The 12,000 FUE position reflected the historic SAP order forms across two decades of acquisition activity. The customer had bought licenses for projects that never deployed, retained licenses for employees who had left, and never reconciled the order form against actual usage. License cleanup is a standard first step for any RISE conversion.

How does the BTP overage cap work?

The contract specifies a year over year cap on the BTP consumption rate uplift. If BTP usage doubles in year three, the per unit price cannot rise more than twenty percent over the year two price. The cap protects against the SAP discount erosion that often hits BTP consumers in years three and four.

Was third party support a real option in the negotiation?

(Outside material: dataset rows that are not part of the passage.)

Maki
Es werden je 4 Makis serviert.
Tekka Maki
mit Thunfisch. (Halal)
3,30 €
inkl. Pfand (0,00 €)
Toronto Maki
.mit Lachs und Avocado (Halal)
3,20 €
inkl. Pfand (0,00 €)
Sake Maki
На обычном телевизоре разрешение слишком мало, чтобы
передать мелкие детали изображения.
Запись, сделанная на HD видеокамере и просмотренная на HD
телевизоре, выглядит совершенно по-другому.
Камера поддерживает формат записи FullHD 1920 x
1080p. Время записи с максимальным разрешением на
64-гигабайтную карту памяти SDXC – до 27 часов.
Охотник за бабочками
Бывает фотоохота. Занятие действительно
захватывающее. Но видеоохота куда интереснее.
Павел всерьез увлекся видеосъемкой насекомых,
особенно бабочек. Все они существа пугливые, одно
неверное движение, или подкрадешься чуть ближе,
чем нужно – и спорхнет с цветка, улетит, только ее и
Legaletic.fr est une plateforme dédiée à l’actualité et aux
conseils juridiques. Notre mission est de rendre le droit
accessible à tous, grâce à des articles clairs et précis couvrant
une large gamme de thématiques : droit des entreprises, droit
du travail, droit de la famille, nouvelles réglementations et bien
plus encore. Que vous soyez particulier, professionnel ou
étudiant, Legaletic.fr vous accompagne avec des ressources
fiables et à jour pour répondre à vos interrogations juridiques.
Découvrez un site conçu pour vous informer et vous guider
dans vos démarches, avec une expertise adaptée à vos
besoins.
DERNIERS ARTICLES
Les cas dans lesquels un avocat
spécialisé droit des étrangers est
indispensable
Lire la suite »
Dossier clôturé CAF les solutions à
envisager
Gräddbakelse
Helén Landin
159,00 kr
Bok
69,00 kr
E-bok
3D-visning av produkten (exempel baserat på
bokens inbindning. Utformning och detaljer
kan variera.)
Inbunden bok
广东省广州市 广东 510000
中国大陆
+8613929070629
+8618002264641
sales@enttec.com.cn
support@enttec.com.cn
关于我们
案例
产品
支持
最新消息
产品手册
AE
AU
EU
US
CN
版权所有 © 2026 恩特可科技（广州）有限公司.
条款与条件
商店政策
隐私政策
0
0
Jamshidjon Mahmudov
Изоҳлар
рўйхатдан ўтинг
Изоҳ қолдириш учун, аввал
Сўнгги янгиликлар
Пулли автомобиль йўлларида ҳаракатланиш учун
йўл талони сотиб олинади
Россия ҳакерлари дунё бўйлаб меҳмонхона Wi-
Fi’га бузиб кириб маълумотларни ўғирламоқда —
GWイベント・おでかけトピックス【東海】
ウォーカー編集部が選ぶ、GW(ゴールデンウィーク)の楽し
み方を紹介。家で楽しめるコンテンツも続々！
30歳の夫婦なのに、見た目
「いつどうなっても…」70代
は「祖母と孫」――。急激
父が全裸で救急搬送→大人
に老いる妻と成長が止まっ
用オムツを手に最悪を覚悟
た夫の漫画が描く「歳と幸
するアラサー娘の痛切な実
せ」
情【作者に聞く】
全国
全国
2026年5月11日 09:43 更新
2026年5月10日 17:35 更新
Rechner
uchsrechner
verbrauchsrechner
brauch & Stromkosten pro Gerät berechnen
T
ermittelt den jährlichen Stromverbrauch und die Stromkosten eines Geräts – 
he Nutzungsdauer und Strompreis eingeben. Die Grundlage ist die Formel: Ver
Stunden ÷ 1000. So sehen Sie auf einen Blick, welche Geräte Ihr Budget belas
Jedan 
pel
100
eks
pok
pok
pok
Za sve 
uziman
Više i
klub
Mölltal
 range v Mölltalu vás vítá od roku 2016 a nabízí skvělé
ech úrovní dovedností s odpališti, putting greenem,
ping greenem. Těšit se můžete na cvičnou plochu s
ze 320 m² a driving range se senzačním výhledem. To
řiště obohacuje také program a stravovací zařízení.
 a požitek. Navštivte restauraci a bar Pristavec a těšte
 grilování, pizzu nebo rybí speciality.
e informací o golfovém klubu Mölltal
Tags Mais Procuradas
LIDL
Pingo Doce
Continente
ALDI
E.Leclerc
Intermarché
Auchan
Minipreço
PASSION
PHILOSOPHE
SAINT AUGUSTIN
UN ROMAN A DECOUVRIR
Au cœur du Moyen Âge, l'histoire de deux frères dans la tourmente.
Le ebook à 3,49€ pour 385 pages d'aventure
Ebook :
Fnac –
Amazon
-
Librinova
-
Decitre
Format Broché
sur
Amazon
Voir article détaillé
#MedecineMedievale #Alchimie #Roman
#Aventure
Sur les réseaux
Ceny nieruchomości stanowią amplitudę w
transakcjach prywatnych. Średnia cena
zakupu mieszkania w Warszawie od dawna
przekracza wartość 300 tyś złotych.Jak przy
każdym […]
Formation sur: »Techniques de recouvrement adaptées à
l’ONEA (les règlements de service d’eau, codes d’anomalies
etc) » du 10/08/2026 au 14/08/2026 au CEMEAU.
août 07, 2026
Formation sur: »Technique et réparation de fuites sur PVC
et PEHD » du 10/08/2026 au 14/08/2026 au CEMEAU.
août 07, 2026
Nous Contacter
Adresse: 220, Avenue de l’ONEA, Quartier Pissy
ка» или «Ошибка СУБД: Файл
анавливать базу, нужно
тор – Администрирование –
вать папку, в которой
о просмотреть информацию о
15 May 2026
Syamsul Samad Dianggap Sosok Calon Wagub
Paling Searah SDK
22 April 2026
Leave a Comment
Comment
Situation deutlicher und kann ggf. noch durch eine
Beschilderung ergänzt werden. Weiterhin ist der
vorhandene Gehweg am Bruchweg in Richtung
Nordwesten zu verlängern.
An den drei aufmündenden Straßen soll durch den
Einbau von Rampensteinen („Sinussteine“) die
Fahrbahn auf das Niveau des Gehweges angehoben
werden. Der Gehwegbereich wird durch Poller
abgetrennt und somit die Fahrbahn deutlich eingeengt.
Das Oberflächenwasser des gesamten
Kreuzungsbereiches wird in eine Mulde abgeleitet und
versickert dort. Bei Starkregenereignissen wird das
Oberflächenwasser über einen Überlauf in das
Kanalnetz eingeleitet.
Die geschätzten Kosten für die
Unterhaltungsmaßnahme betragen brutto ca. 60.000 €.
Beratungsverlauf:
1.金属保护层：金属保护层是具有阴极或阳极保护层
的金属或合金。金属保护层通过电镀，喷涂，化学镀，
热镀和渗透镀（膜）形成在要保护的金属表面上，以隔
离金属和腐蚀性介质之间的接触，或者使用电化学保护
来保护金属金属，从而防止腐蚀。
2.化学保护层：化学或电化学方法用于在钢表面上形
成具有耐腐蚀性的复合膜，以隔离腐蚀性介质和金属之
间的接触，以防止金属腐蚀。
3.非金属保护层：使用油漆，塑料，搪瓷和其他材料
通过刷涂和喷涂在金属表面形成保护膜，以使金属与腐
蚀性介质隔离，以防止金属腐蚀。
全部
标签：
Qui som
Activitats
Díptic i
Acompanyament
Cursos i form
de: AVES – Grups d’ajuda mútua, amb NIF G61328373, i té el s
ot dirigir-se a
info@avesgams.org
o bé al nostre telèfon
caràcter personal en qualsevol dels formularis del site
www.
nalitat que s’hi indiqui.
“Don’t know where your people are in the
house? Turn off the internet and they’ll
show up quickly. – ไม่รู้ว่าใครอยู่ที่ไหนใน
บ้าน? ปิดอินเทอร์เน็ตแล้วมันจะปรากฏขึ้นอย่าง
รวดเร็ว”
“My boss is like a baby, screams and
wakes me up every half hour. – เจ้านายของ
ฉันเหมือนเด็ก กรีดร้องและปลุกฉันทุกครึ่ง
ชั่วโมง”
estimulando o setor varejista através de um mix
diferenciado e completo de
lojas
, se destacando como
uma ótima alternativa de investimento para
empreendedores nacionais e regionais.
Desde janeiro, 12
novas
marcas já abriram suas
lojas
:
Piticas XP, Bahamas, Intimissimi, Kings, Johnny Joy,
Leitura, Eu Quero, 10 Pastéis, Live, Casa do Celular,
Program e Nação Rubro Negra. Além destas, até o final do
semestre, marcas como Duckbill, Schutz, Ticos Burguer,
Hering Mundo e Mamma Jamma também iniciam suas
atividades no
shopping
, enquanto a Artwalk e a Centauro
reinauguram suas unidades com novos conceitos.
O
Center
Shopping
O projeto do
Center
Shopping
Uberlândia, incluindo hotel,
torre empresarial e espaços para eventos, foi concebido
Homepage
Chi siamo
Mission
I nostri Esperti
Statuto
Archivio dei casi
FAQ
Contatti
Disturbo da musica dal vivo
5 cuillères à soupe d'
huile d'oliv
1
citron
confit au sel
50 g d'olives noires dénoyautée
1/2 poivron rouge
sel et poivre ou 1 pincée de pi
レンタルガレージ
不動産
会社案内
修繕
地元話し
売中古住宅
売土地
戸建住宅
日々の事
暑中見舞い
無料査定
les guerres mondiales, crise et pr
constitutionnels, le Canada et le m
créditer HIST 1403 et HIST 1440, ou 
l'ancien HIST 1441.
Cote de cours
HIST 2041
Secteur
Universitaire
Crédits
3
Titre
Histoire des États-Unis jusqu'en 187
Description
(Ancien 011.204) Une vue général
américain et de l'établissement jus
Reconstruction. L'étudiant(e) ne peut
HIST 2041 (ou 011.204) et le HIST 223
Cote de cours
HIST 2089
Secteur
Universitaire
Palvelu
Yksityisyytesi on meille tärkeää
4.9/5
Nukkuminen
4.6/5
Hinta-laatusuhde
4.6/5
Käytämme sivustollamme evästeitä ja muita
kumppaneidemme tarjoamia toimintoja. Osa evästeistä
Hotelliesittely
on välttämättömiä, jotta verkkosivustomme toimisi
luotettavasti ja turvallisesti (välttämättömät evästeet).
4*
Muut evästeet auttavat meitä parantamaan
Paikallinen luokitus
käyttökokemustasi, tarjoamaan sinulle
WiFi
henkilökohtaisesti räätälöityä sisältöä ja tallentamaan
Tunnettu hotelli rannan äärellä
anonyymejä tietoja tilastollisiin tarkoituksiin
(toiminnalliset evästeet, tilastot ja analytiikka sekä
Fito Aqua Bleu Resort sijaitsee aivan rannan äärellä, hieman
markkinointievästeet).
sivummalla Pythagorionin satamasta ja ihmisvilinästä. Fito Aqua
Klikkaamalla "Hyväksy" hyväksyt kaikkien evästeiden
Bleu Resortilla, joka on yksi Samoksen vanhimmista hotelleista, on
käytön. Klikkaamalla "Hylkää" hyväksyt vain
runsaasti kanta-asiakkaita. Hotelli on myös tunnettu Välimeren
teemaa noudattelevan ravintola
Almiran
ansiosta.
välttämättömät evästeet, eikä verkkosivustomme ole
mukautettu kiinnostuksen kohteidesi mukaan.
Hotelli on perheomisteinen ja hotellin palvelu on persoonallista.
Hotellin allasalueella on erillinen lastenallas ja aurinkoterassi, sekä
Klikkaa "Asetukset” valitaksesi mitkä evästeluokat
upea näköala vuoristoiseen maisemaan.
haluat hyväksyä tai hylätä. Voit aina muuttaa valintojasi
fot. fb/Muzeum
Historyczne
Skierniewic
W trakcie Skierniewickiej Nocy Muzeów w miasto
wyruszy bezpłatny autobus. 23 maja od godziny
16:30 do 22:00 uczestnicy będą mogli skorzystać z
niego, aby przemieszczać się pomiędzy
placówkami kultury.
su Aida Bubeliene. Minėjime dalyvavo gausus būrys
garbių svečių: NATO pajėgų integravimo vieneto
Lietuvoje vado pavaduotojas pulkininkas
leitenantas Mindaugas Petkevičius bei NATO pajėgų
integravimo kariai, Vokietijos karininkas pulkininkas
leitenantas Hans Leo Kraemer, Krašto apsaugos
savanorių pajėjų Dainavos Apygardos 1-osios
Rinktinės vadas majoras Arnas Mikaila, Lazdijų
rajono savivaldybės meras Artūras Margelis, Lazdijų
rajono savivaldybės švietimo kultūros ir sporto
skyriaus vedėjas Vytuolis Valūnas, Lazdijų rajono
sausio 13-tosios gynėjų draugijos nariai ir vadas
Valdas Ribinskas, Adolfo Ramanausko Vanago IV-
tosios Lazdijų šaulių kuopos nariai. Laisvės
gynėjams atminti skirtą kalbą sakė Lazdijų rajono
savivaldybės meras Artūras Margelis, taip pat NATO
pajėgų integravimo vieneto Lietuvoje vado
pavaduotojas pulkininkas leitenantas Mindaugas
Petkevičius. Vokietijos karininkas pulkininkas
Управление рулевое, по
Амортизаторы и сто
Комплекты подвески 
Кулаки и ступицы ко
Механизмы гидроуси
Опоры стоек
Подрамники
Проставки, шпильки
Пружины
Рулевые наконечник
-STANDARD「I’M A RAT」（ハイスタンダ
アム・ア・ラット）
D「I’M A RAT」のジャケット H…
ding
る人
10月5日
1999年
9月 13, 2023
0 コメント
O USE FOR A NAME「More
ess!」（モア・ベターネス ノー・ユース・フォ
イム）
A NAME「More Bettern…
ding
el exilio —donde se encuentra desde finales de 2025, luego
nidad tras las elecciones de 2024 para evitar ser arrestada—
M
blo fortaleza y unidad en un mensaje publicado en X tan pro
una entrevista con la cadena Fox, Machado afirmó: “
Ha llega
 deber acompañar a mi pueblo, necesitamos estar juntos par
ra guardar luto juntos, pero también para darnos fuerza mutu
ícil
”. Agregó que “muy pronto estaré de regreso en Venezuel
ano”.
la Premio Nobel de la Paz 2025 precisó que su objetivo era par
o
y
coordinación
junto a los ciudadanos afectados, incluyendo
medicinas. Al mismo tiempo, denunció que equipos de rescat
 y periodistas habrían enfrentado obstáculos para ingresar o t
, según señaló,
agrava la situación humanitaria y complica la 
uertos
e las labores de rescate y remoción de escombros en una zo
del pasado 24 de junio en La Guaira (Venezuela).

Yes. Rimini Street and Spinnaker Support both quoted on the existing ECC estate at roughly fifty percent of the SAP annual support fee. The third party quote functioned as a real BATNA throughout the negotiation. The customer reserved the right to keep ECC and use third party support if the RISE price did not move.

What did the indirect access redline change?

The contract moved from the document license model to a static read user count. Document licensing prices each document transmitted between non SAP systems and SAP. Static read user prices a fixed user count regardless of document volume. The static model removed the surprise audit exposure that document licensing creates.

How does Redress engage on RISE conversion negotiations?

Redress runs RISE conversion advisory inside the Vendor Shield subscription and the Renewal Program. Every engagement is led by a former SAP commercial executive on the buyer side and supported by the RISE benchmark we maintain across recent conversions at similar scale and geography.

How Redress engages on SAP advisory

Redress runs SAP advisory inside the Vendor Shield subscription, the Renewal Program, the Benchmark Program, and the Software Spend Assessment.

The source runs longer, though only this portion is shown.